For this lab you should submit, on Blackboard, your .Rmd
and .docx
-files at the end of the lab hour.
Test objects and confidence interval values
We will learn how to perform different tests in the next couple of weeks.
All of the functions we will learn produce a test object in R.
Test objects all share some features.
Suppose we have assigned the name test
to a particular test object, then
Attribute | Contains |
---|---|
test$statistic |
The value of the test statistic |
test$p.value |
The \(p\)-value of the test |
test$conf.int |
The confidence interval for the test |
test$alternative |
The alternative hypothesis type (upper / lower / two-tailed) of the test |
test$method |
The test type |
Many tests expect a key/value pair of columns to allow the ~
way of writing test commands.
Task Load the dataset mpg
using data(mpg)
Task Create a new dataset mpg.cty.hwy
using gather
that contains a key column type
and a value column mpg
with the columns cty
and hwy
from the original data.
Task Construct a test object using
t.cty.hwy = t.test(mpg ~ type, data=mpg.cty.hwy)

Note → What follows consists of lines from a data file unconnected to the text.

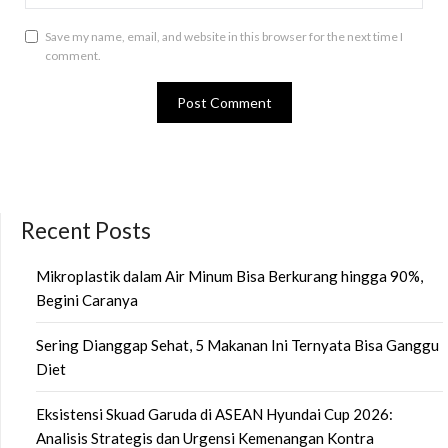
Save my name, email, and website in this browser for the next time I
comment.
Recent Posts
Mikroplastik dalam Air Minum Bisa Berkurang hingga 90%,
Begini Caranya
Sering Dianggap Sehat, 5 Makanan Ini Ternyata Bisa Ganggu
Diet
Eksistensi Skuad Garuda di ASEAN Hyundai Cup 2026:
Analisis Strategis dan Urgensi Kemenangan Kontra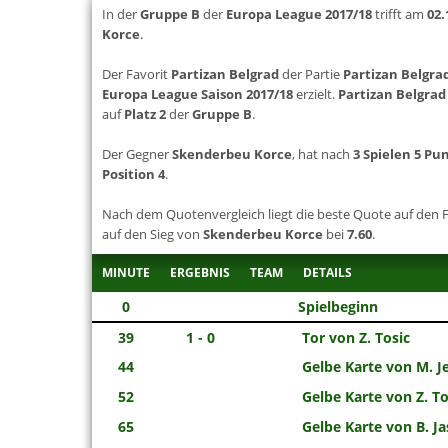
In der
Gruppe B
der
Europa League 2017/18
trifft am
02.
Korce
.
Der Favorit
Partizan Belgrad
der Partie
Partizan Belgra
Europa League Saison 2017/18
erzielt.
Partizan Belgrad
auf
Platz 2
der
Gruppe B
.
Der Gegner
Skenderbeu Korce
, hat nach
3 Spielen 5 Pu
Position 4
.
Nach dem Quotenvergleich liegt die beste Quote auf den 
auf den Sieg von
Skenderbeu Korce
bei
7.60
.
MINUTE
ERGEBNIS
TEAM
DETAILS
0
Spielbeginn
39
1 - 0
Tor von Z. Tosic
44
Gelbe Karte von M. J
52
Gelbe Karte von Z. To
65
Gelbe Karte von B. Ja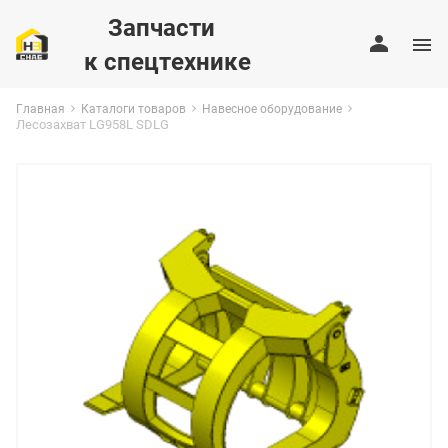
Запчасти
к спецтехнике
Главная
Каталоги товаров
Навесное оборудование
Лесозахват LG958L SDLG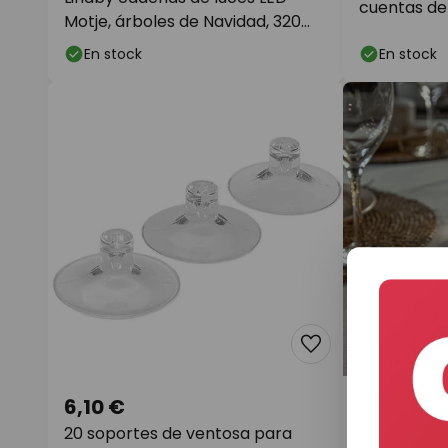
cuentas de 
Motje, árboles de Navidad, 320
cm, IP20
En stock
En stock
6,10 €
18,90 €
20 soportes de ventosa para
Cadena de 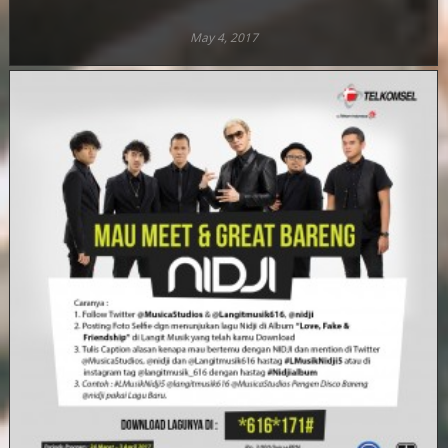
May 4, 2017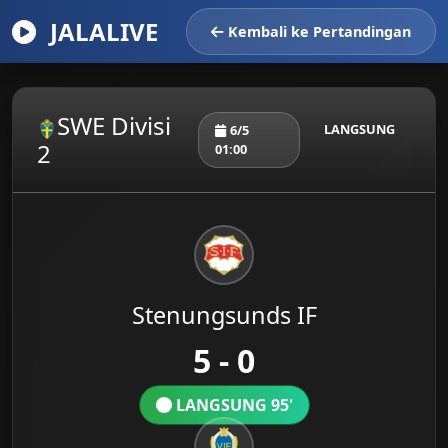
JALALIVE
Kembali ke Pertandingan
SWE Divisi
LANGSUNG
6/5
2
01:00
Stenungsunds IF
5 - 0
LANGSUNG 95'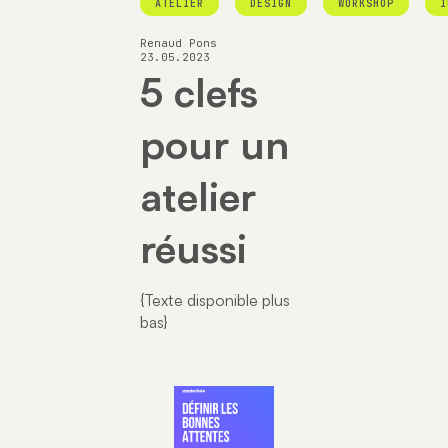
ATELIER
DESIGN
WORKSHOP
I
Renaud Pons
23.05.2023
5 clefs
pour un
atelier
réussi
{Texte disponible plus
bas}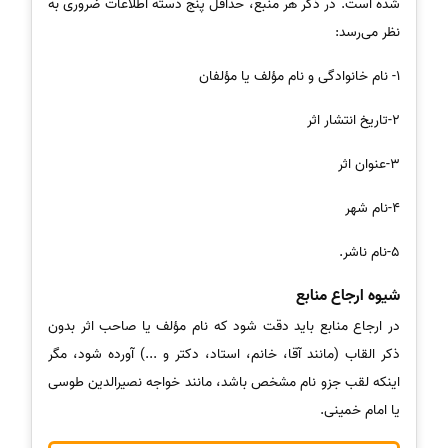
شده است. در ذکر هر منبع، حداقل پنج دسته اطلاعات ضروری به
نظر می‌رسد:
1- نام خانوادگی و نام مؤلف یا مؤلفان
2-تاریخ انتشار اثر
3-عنوان اثر
4-نام شهر
5-نام ناشر.
شیوه ارجاع منابع
در ارجاع منابع باید دقت شود که نام مؤلف یا صاحب اثر بدون
ذکر القاب (مانند آقا، خانم، استاد، دکتر و ...) آورده شود، مگر
اینکه لقب جزو نام مشخص باشد، مانند خواجه نصیرالدین طوسی
یا امام خمینی.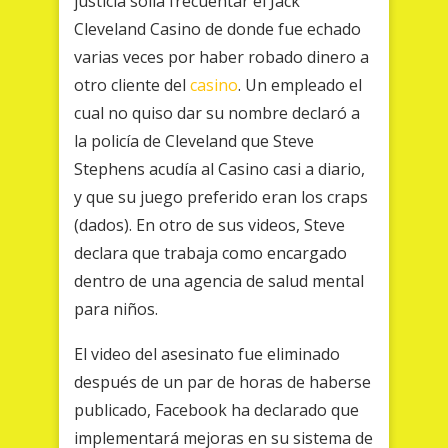
justicia solía frecuentar el Jack
Cleveland Casino de donde fue echado
varias veces por haber robado dinero a
otro cliente del
casino
. Un empleado el
cual no quiso dar su nombre declaró a
la policía de Cleveland que Steve
Stephens acudía al Casino casi a diario,
y que su juego preferido eran los craps
(dados). En otro de sus videos, Steve
declara que trabaja como encargado
dentro de una agencia de salud mental
para niños.
El video del asesinato fue eliminado
después de un par de horas de haberse
publicado, Facebook ha declarado que
implementará mejoras en su sistema de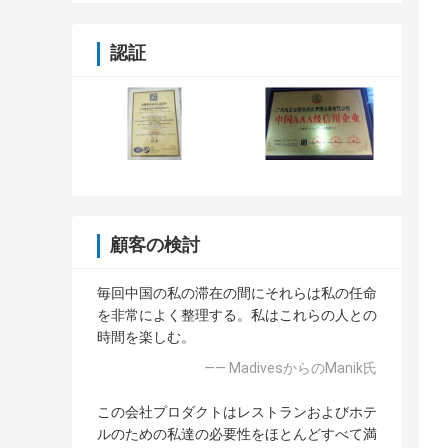
認証
顧客の検討
毎回中国の私の滞在の間にそれらは私の任命
を非常によく整理する。私はこれらの人との
時間を楽しむ。
—— MadivesからのManik氏
この会社プロダクトはレストランおよびホテ
ルのための私達の必要性をほとんどすべて満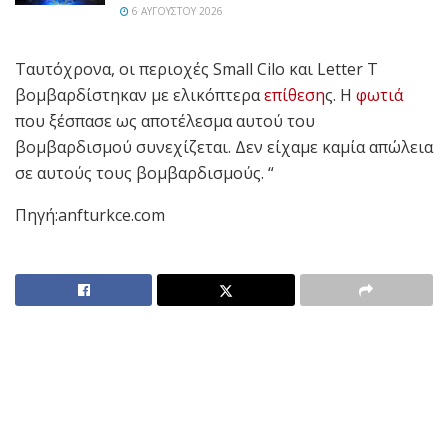
6 ΑΥΓΟΎΣΤΟΥ 2026
Ταυτόχρονα, οι περιοχές Small Cilo και Letter T
βομβαρδίστηκαν με ελικόπτερα
επίθεση
ς. Η
φωτιά
που ξέσπασε ως αποτέλεσμα αυτού του
βομβαρδισμού συνεχίζεται. Δεν είχαμε καμία απώλεια
σε αυτούς τους βομβαρδισμούς. “
Πηγή:anfturkce.com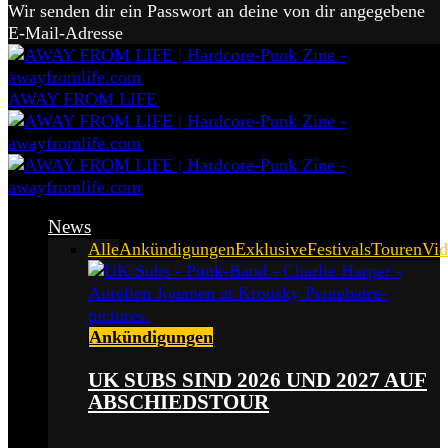
Wir senden dir ein Passwort an deine von dir angegebene
E-Mail-Adresse
AWAY FROM LIFE
News
Alle
Ankündigungen
Exklusive
Festivals
Touren
Vid
Ankündigungen
UK SUBS SIND 2026 UND 2027 AUF
ABSCHIEDSTOUR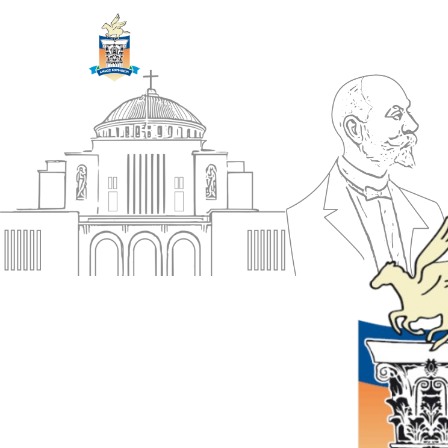
ΔΗΜΟΣ
Αρχική
ΚΟΡΙΝΘΙΩΝ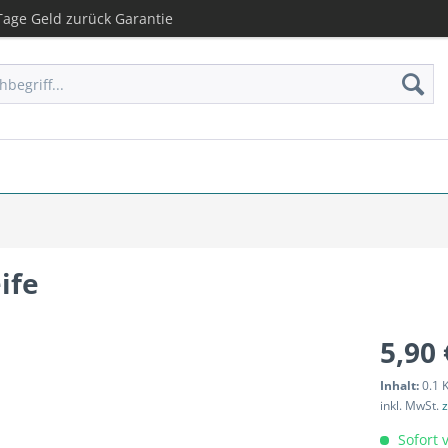
age Geld zurück Garantie
ife
5,90 
Inhalt:
0.1 
inkl. MwSt.
z
Sofort v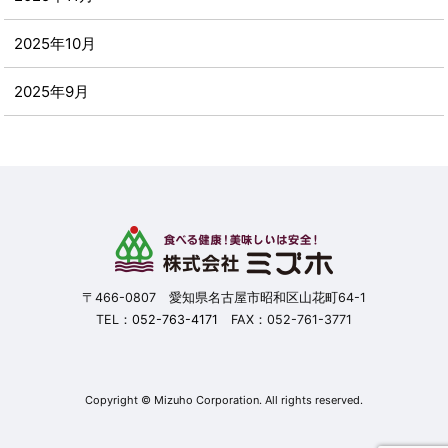
2025年10月
2025年9月
2025年8月
2025年7月
2025年6月
2025年5月
〒466-0807 愛知県名古屋市昭和区山花町64-1
TEL：
052-763-4171
FAX：052-761-3771
2025年4月
2025年3月
Copyright © Mizuho Corporation. All rights reserved.
2025年2月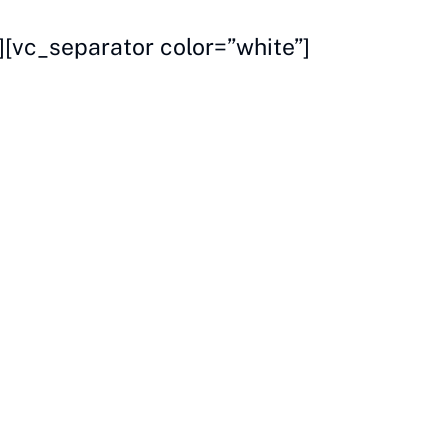
[vc_separator color=”white”]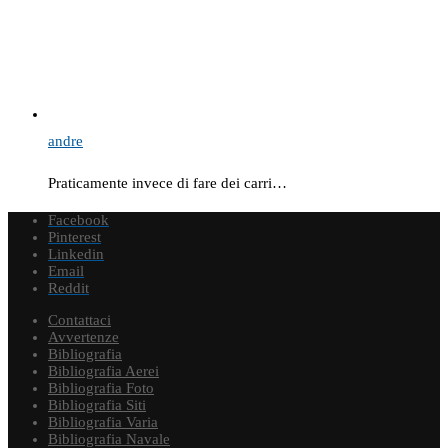
andre
Praticamente invece di fare dei carri…
Facebook
Pinterest
Linkedin
Email
Reddit
Contattaci
Avvertenze
Bibliografia
Bibliografia Aerei
Bibliografia Foto
Bibliografia Siti
Bibliografia Varia
Bibliografia Navale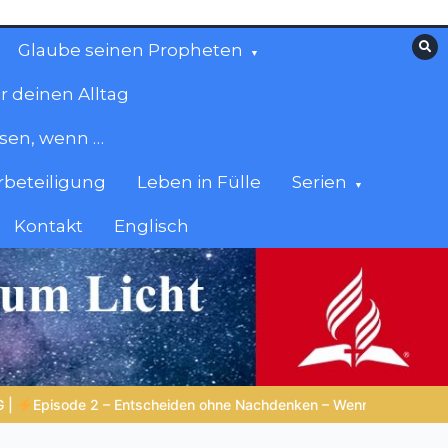
Glaube seinen Propheten
r deinen Alltag
esen, wenn …
beteiligung
Leben in Fülle
Serien
Kontakt
Englisch
 Wenn Reaktion klüger ist als Reflexion |
4.Serie: Die Weisheit i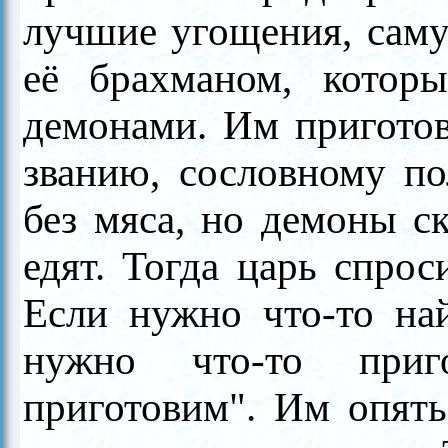
лучшие угощения, сам
её брахманом, котор
демонами. Им пригото
званию, сословному п
без мяса, но демоны ск
едят. Тогда царь спро
Если нужно что-то най
нужно что-то приг
приготовим". Им опят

Task Write out the test object itself (using a code block with just the test object name itself alone on a line). Describe the printout and what information you can read from it.
Task Using the $
syntax in the table above, extract the p-value and confidence interval from the test.
For some functions we have been using, we need a data.frame
. The library broom
contains functions for converting various objects into data.frame
s. Most useful is the function tidy
that converts most things into a data.frame
.
Task Load the library broom
and use the function tidy
to create a data.frame
from t.cty.hwy
.
Bootstrap confidence intervals
Recall that we can use bootstrap to get empirical distributions of sample statistics. This can be used to create a special kind of confidence intervals directly from the data.
For instance, one might do the following to get a 10% confidence interval for the mean city milage:
cty.mean = do(1000)*mean(~cty, data=mpg %>% sample_n(50))
cty.boot.ci = quantile(~mean, probs=c(.05, .95), data=cty.mean)
Task Change the above code to find a 5% confidence interval for the mean highway mileage.